Comment transformer en livre des souvenirs, des témoignages, des photos, des dessins, des peintures, des poèmes, des entretiens, des textes écrits, des séquences de parole découpées lors de discussions à bâton rompu ? Comment organiser et rendre visible la cohérence d'un puzzle dans lequel chaque histoire particulière prend naturellement place, participe et éclaire l'histoire collective ?
Nous avons choisi de faire, de tous ses éclats de mémoire(s) un livre miroir. Comme un miroir il reflète des multiples visages sans changer ce qui le définit comme objet et sans toucher à son essence. Comme un miroir il ne hiérarchise pas, il ne classe pas. Comme un miroir, il donne à voir et seulement cela.
Ce livre contient des témoignages d'exilés sud-américains venus à Lyon poussés par les régimes militaires de l'Amérique du Sud. Il comporte des témoignages du vécu personnel des événements en Amérique du Sud (vie militante, prison, torture, fuite, peur, sentiments et réactions des enfants, des conjoints non militants...) mais aussi et surtout des témoignages de la vie en France de ces hommes et femmes qui ont laissé derrière eux leurs repères, leur langue maternelle, leurs références culturelles, le droit d'exercice de leur profession, leurs familles, leurs modes de vie, leurs biens. Ils portaient comme bagage le deuil de leurs espérances, de leurs compagnons et de leurs proches, ils étaient meurtris par leurs souffrances et désorientés par leur départ précipité et aveugle. L'accueil solidaire et souvent chaleureux qu'ils ont trouvé depuis leur arrivée sur le sol français les a aidés à se restructurer et à revivre.
Tout en étant un document historique qui donne la parole aux témoins, ce livre est d'une étonnante actualité : montrant les voies tortueuses de l'exil il éclaire les multiples obstacles d'enracinement en terre d'accueil.
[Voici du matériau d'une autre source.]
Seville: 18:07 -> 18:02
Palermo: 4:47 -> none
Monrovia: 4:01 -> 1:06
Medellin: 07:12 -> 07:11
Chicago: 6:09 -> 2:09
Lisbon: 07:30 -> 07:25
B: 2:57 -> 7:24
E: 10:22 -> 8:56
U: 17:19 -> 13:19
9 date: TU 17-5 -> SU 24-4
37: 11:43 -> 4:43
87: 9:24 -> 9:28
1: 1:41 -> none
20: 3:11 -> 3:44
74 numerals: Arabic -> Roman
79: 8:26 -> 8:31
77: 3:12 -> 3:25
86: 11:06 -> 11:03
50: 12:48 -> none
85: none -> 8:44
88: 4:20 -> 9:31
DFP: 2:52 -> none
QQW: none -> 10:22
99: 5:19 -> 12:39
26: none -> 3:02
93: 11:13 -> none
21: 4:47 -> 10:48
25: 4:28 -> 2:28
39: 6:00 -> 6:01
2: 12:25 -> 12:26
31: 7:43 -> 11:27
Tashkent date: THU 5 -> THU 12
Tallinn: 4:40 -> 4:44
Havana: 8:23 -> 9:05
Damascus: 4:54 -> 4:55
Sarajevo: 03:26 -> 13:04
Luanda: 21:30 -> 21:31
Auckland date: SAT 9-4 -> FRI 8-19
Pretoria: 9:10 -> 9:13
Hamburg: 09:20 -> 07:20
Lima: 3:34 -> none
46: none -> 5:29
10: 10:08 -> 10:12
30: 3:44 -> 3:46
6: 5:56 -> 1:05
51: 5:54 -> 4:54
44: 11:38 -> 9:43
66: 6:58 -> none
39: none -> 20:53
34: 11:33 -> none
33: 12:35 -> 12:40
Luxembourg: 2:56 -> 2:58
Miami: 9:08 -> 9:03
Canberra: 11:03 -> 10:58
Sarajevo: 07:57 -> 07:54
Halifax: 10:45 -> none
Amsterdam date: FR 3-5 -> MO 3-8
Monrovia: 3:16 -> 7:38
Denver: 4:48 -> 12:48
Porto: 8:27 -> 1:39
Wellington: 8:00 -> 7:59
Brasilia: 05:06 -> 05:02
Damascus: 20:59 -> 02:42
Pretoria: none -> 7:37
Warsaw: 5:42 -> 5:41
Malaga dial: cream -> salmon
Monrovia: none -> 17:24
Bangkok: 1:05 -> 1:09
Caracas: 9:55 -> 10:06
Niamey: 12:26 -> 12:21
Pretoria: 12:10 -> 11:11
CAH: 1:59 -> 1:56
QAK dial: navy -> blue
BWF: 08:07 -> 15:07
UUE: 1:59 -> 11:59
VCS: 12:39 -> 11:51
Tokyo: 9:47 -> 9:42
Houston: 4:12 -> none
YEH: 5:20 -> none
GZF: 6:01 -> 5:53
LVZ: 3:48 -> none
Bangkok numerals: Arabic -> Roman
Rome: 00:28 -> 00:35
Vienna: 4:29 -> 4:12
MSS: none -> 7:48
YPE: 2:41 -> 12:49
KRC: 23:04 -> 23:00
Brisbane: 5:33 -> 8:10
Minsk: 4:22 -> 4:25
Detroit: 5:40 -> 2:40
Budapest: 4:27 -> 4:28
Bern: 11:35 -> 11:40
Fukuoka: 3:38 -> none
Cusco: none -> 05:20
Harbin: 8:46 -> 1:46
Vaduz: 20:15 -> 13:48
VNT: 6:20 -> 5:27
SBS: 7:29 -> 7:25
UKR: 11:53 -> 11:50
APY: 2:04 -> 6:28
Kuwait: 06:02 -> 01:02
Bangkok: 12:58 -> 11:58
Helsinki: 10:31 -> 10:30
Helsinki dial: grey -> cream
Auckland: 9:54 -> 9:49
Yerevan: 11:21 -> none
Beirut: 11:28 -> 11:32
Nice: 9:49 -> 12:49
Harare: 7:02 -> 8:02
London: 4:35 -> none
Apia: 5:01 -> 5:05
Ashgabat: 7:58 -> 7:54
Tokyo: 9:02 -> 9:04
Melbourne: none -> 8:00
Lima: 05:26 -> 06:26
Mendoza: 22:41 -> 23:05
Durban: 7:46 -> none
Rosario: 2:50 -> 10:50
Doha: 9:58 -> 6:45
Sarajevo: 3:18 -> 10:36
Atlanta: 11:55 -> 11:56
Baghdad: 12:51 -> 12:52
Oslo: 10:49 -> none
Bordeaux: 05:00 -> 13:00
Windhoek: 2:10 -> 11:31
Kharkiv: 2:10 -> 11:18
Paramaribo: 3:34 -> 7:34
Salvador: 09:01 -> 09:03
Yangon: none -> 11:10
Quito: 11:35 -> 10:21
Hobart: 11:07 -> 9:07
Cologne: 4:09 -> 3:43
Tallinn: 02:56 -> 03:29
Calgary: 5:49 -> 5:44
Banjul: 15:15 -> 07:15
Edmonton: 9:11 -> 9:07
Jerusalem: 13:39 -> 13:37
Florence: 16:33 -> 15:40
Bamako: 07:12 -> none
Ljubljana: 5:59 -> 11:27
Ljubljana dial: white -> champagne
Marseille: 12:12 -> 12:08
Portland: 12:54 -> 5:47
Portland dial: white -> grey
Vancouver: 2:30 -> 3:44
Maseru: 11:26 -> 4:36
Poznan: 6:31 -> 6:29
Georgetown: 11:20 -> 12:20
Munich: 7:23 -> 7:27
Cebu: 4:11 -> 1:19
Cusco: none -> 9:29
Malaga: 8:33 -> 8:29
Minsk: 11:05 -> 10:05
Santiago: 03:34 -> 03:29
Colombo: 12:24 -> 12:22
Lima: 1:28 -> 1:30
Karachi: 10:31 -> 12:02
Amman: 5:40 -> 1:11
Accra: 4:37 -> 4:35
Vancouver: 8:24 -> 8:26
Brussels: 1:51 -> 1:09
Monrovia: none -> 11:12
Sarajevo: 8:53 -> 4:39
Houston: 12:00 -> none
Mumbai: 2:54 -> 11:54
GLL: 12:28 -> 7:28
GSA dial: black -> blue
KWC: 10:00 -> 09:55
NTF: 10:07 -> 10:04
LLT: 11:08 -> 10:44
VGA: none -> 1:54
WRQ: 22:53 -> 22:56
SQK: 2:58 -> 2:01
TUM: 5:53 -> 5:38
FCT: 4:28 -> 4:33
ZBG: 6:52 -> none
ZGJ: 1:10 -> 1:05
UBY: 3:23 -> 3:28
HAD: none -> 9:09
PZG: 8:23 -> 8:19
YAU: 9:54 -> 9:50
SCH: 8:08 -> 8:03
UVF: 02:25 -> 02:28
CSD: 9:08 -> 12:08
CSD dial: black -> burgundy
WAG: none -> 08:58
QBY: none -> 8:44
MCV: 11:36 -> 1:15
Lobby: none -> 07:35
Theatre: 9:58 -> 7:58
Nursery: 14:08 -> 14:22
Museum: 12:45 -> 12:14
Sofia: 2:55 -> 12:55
Il se veut ainsi un pas dans la compréhension de l'altérité, pour que ceux qui ont sauvé les exilés sud-américains, sachent reconnaître leur relève sur les chemins du malheur qui continuent, hélas, à être des routes trop fréquentées.
Il y a plus de trente ans avait lieu à Santiago du Chili un coup d'État sanglant qui mettait fin à la démocratie et instaurait plus de quinze ans de dictature.
À l'occasion de la commémoration du trentième anniversaire en partenariat avec Espaces Latinos, c'est aussi la solidarité entre Français et Chiliens exilés qui avait été mise en avant par le biais d'une exposition d'affiches évoquant les différentes actions menées à Lyon en faveur des réfugiés sud-américains et aussi par eux-mêmes.
Il faut en effet garder à l'esprit que la « résistance » chilienne à la dictature (c'est vrai également pour l'Argentine, l'Uruguay et tous les pays d'Amérique latine confrontés au problème) s'est pour une large part organisée à l'étranger, et notamment en France, à Lyon.
Les réfugiés sud-américains ont été particulièrement bien accueillis par la population française, sensible à leur cause. L'opinion publique a très tôt été informée, par les biais des associations luttant pour les droits de l'homme, par les comités de soutien, des atrocités commises par les juntes militaires. C'est sans doute en partie grâce aux pressions de l'ensemble des opinions publiques internationales que ces régimes ont fini par disparaître.
Cela prouve à nouveau que la société civile a un vrai rôle à jouer dans les affaires du monde.
Le bon accueil réservé à ces exilés a, on le sait maintenant avec le recul, amplement favorisé leur intégration, même si celle-ci ne s'est pas faite sans souffrances et sans déchirements.
Je pense aussi que la présence de ces réfugiés - latino-américains dans les années 1970, venus d'ailleurs aujourd'hui - doit au-delà d'un vrai devoir de solidarité, contribuer à nous faire prendre conscience de la fragilité de la démocratie et de la liberté.